The ceremony gets underway tonight at 5 pm. mountain. If you have NBA TV, they're also showing a Karl Malone highlight show right before the festivities get under way.
So to tide you over until then, here are some of the best link from around the net on Karl and the HOF:
JA Adande
(Probably my favorite article although it was when Karl played for the Lakers)
Even his work ethic had temporary effects on O'Neal. In a preseason game, O'Neal wanted to sit out, but suited up when he saw Malone was going to play despite a nagging injury. He forced O'Neal to get more aggressive on the boards, because if O'Neal wasn't quick to the ball then Malone would surely snatch it. The 11.5 rebounds O'Neal averaged were the most among his final three season in L.A. and represented the last time he averaged more than 11 rebounds per game.
Mike Pradaa, SBNation, Making excellence look routine
Most importantly - and we're going to italics for this one because it really bears mentioning - Karl Malone did all this until he was 40. From 1986 to 2003, Malone missed a total of ten games. His two MVP awards came at age 33 and 35. In 2001, Malone led an aging Jazz team that started Olden Polynice, an ancient John Starks and a young Donyell Marshall to 53 wins, averaging 23 points and eight rebounder per game with a 24.7 PER and a 57.2 true shooting percentage ... and he was 37. His season-ending injury in 2004 - when he was 40 - arguably dashed the Lakers' hopes at winning a title.
Kelly Dwyer, BDL
19 years, and he never let up. He wasn't a product of the system, he was the system. He set the screens, he made the moves, and he finished from everywhere. He also finished 1459 points shy of breaking Kareem Abdul-Jabbar's all time scoring record, and though the idea behind someone like Malone (just one of the greats, your instinct tells you) topping what might have been the best player at the most important position this game has, Malone would have been a rightful and deserved owner of that record had he hung around.
Steve Luhm on his work ethic
The timer on the Stairmaster that Malone asked hotel management to put in his room indicated he'd been using the taxing exercise machine for 45 minutes.
Thinking about the two practices the Jazz had just endured, the two scheduled for the next day and Malone's just-completed individual workout that no one else would have considered, Stockton, Hornacek and Keefe looked at each other and laughed.

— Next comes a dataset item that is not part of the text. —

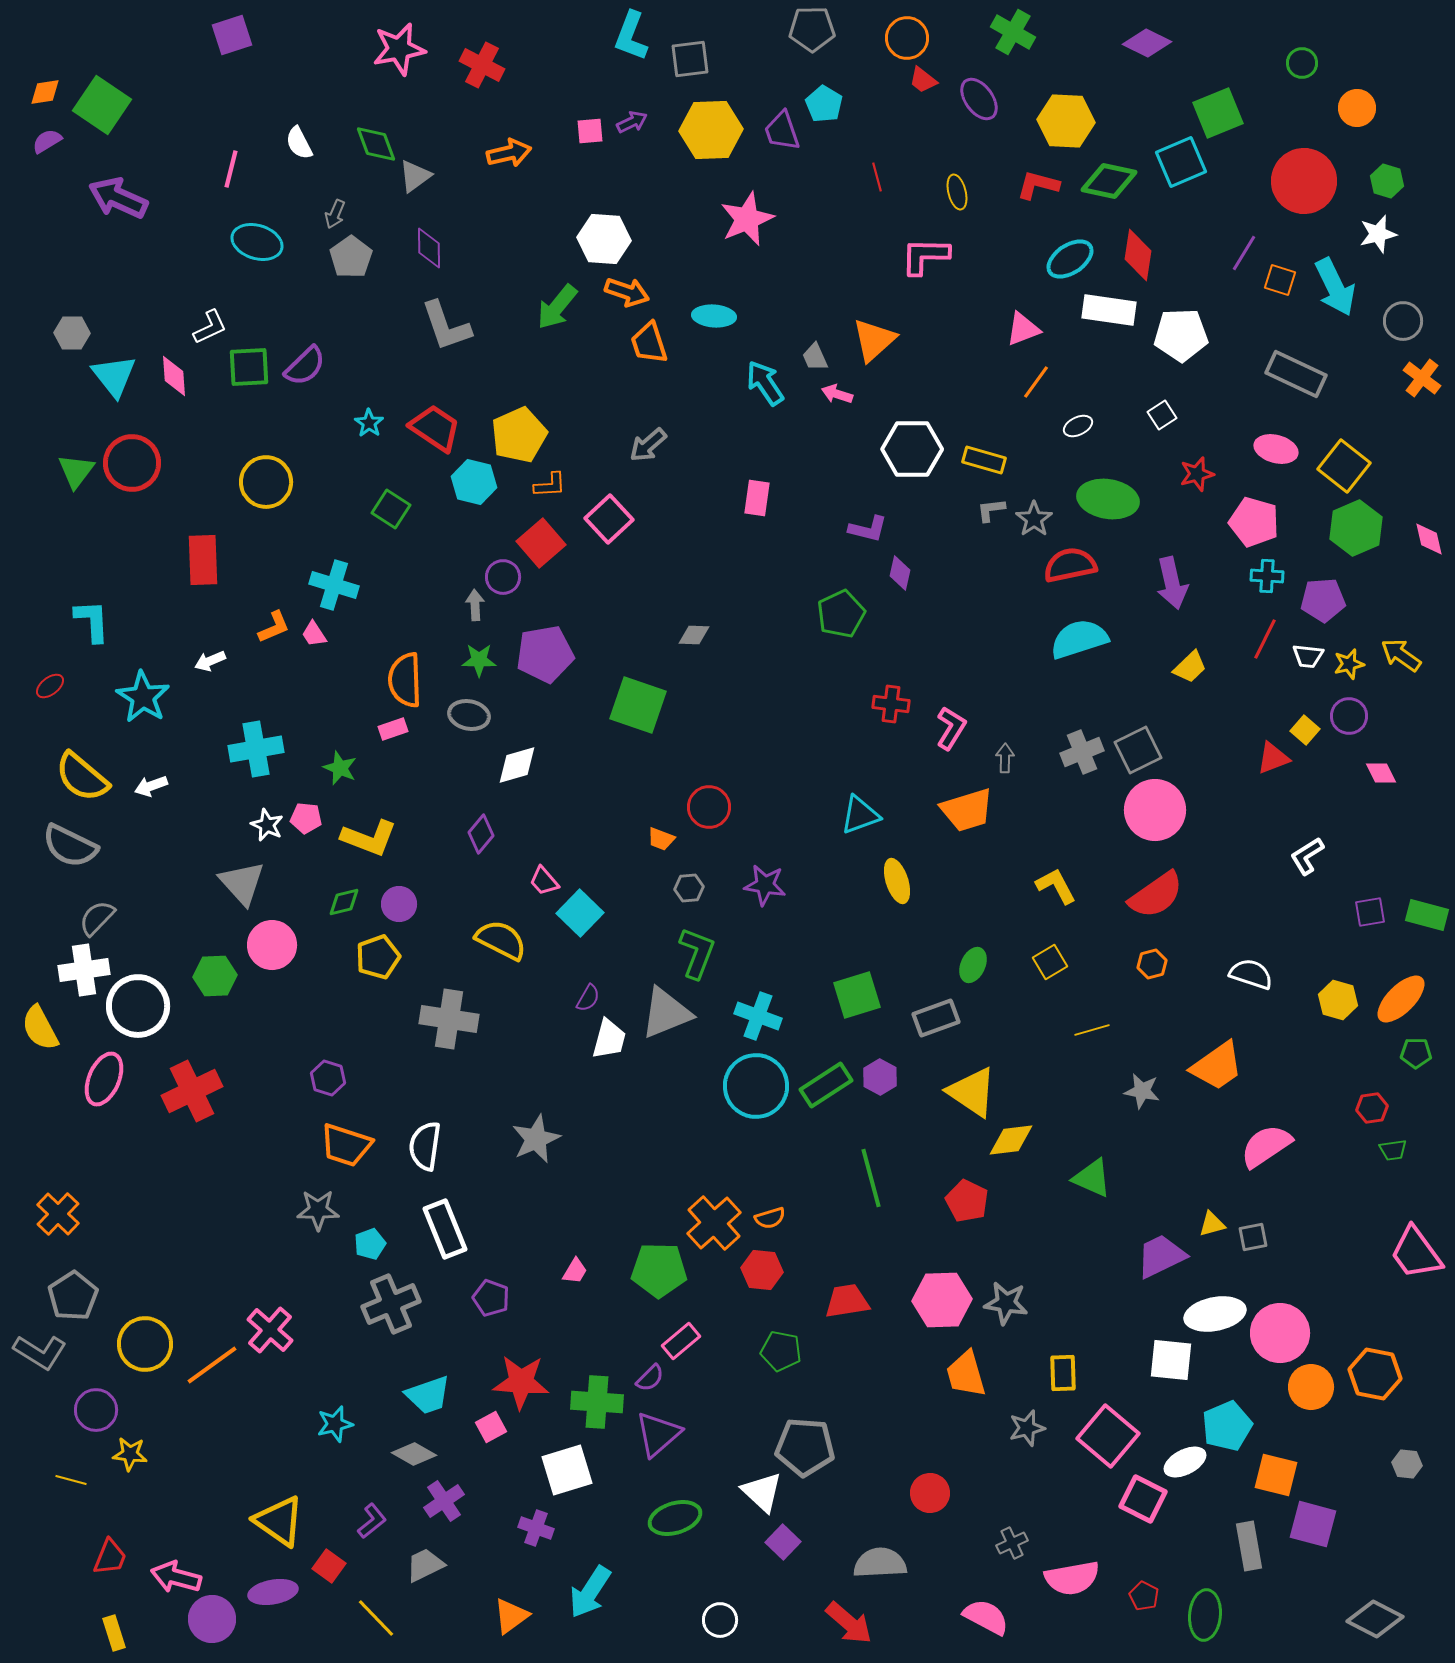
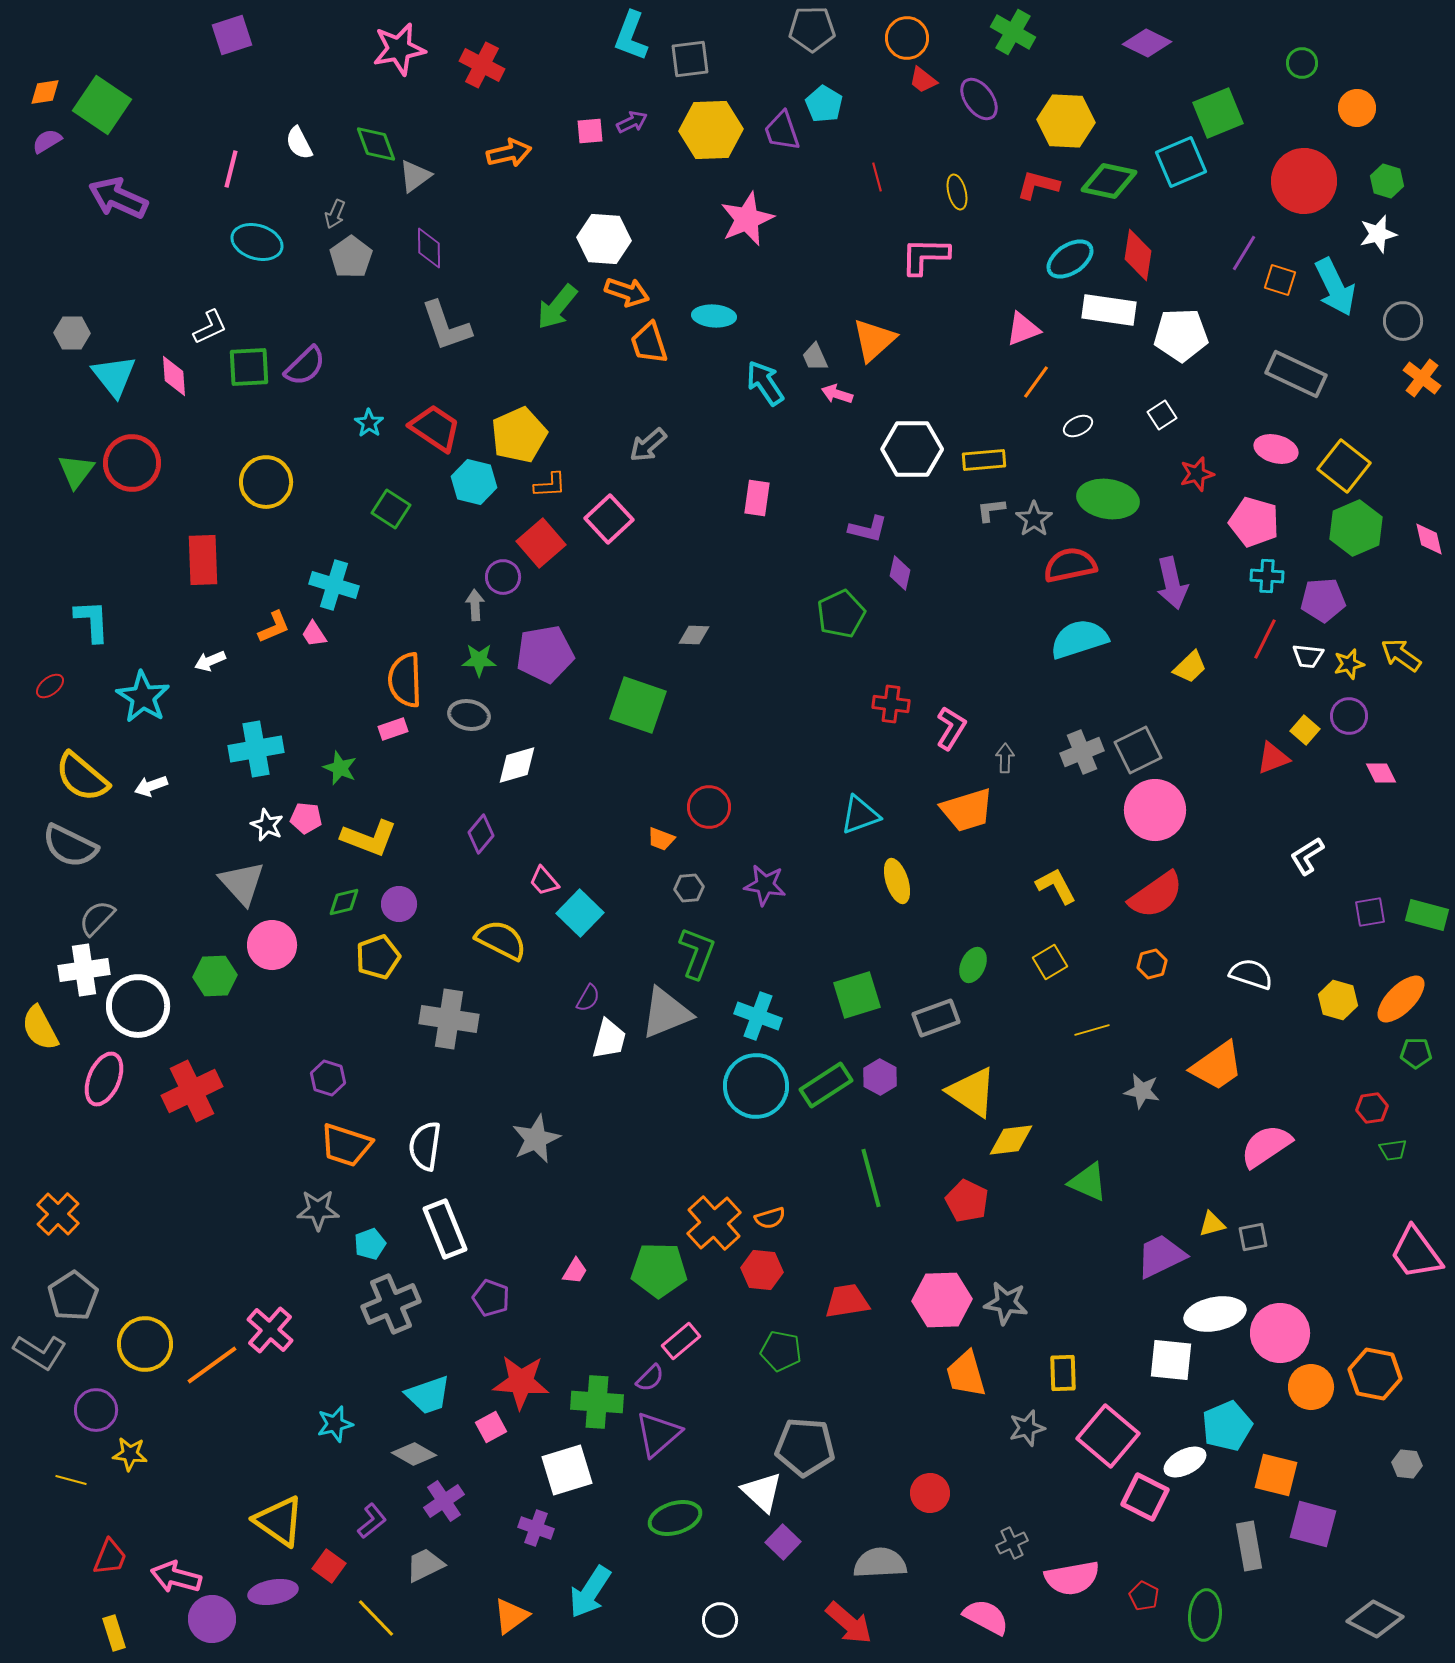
yellow rectangle at (984, 460): rotated 21 degrees counterclockwise
green triangle at (1092, 1178): moved 4 px left, 4 px down
pink square at (1143, 1499): moved 2 px right, 2 px up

He was cut from a different cloth
When the 1992 Dream Team took time off to visit golf courses in Barcelona, almost everyone on the team was itching to bust out their golf clubs out and take their cuts. Karl Malone saw the well-manicured greens, uninviting bunkers and deep roughs, and called it a "waste of pasture."
Jazz Fanatical
Karl Malone has a special place in my heart, because if it weren't for Karl Malone, I would have missed out on the great passion of my life. Karl Malone is the reason I became a Jazz fan, and for that-for all the joy and bliss and emotional roller coaster rides that being a Jazz fan has brought me-I am grateful.
Shreveport Times
"Even when he came to Tech as a freshman in 1981, Karl had a desire, a focus, a dedication to the game, that not many 18 to 19-year-olds have," said Bailey, a former Tech assistant coach now at Nicholls State.
Charles Barkley (via the DesNews)
"Very few guys were that big, strong and that fast," Barkley said of Malone, who was 6-foot-9 and a muscular 256 pounds in his playing days. "I mean, think about it. You play against big guys, you play against fast guys, but you don't play against big, fast guys."